▶ TASK: Pictures are to be dropped from the copy. Retype the listing exactly.

▶ INFORMATION SHOWN:
********************

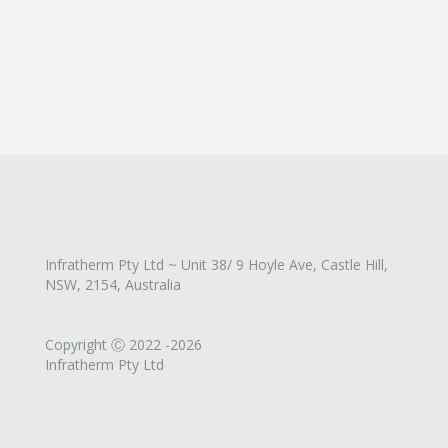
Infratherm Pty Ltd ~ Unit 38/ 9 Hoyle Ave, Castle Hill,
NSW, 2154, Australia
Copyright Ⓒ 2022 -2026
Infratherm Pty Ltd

********************

▶ RESPONSE:
Infratherm Pty Ltd ~ Unit 38/ 9 Hoyle Ave, Castle Hill,
NSW, 2154, Australia
Copyright Ⓒ 2022 -2026
Infratherm Pty Ltd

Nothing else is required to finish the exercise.